PROBLEM DESCRIPTION: Which lines of the data include the string "MPTO"? List them all.

DATASET EXTRACT:
______
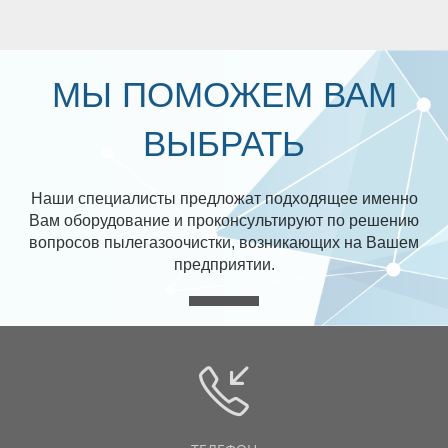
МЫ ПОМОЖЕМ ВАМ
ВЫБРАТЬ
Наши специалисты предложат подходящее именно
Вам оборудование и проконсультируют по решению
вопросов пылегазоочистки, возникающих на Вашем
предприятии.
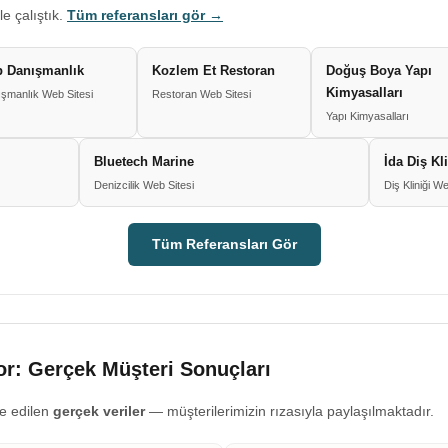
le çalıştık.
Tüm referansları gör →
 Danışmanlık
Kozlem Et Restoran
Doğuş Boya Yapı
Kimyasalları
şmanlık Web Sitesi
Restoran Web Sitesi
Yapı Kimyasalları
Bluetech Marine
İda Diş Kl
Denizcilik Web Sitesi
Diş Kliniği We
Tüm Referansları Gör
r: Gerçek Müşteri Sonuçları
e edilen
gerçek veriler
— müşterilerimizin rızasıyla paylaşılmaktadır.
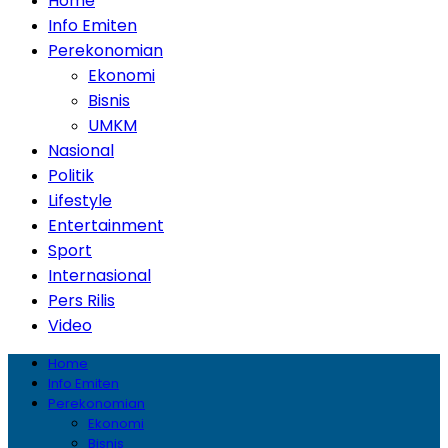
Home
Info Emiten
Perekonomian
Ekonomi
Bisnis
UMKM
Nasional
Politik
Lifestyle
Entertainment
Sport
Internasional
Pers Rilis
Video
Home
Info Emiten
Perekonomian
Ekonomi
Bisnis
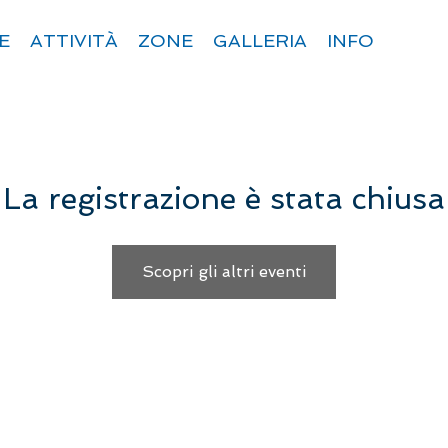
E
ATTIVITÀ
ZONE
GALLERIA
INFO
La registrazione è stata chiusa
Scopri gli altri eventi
______
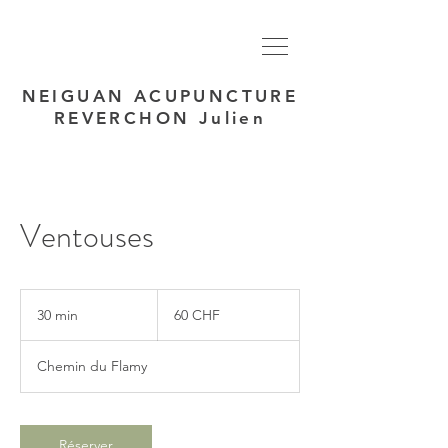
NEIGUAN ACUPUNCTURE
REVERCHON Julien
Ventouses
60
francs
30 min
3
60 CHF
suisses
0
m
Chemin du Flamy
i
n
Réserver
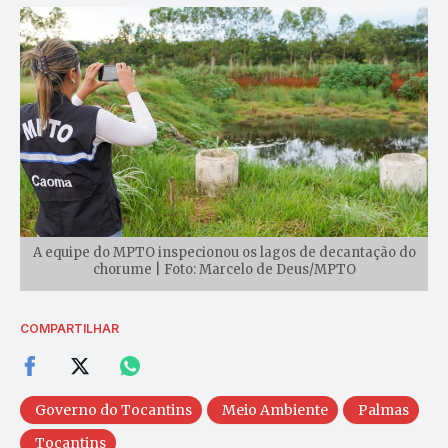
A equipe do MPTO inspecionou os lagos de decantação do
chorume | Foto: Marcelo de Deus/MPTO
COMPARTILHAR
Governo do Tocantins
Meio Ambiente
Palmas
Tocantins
______
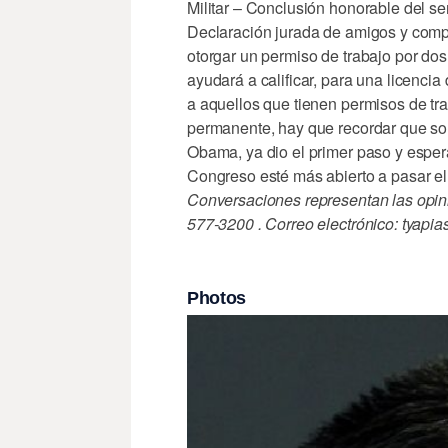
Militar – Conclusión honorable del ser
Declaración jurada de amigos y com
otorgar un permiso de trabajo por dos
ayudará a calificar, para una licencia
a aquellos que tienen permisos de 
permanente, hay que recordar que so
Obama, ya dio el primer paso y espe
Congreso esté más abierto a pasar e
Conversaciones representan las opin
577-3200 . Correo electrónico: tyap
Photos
______
REPLY:
A equipe do MPTO inspecionou os lagos de decantação do
chorume | Foto: Marcelo de Deus/MPTO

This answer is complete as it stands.